The problem: Each line at or after the one containing "Engine Service Tools" should be transcribed exactly, up to and including the final line of the data.

*** Block opens ***

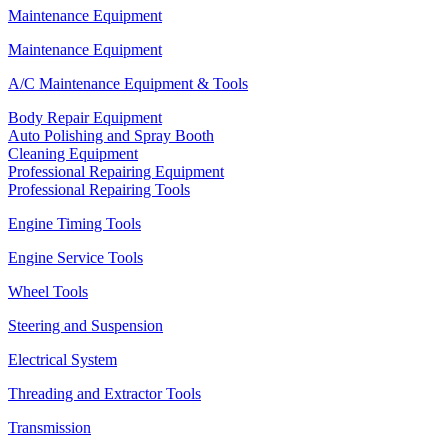
Maintenance Equipment
Maintenance Equipment
A/C Maintenance Equipment & Tools
Body Repair Equipment
Auto Polishing and Spray Booth
Cleaning Equipment
Professional Repairing Equipment
Professional Repairing Tools
Engine Timing Tools
Engine Service Tools
Wheel Tools
Steering and Suspension
Electrical System
Threading and Extractor Tools
Transmission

*** Block closes ***

Reply to the task:
Engine Service Tools
Wheel Tools
Steering and Suspension
Electrical System
Threading and Extractor Tools
Transmission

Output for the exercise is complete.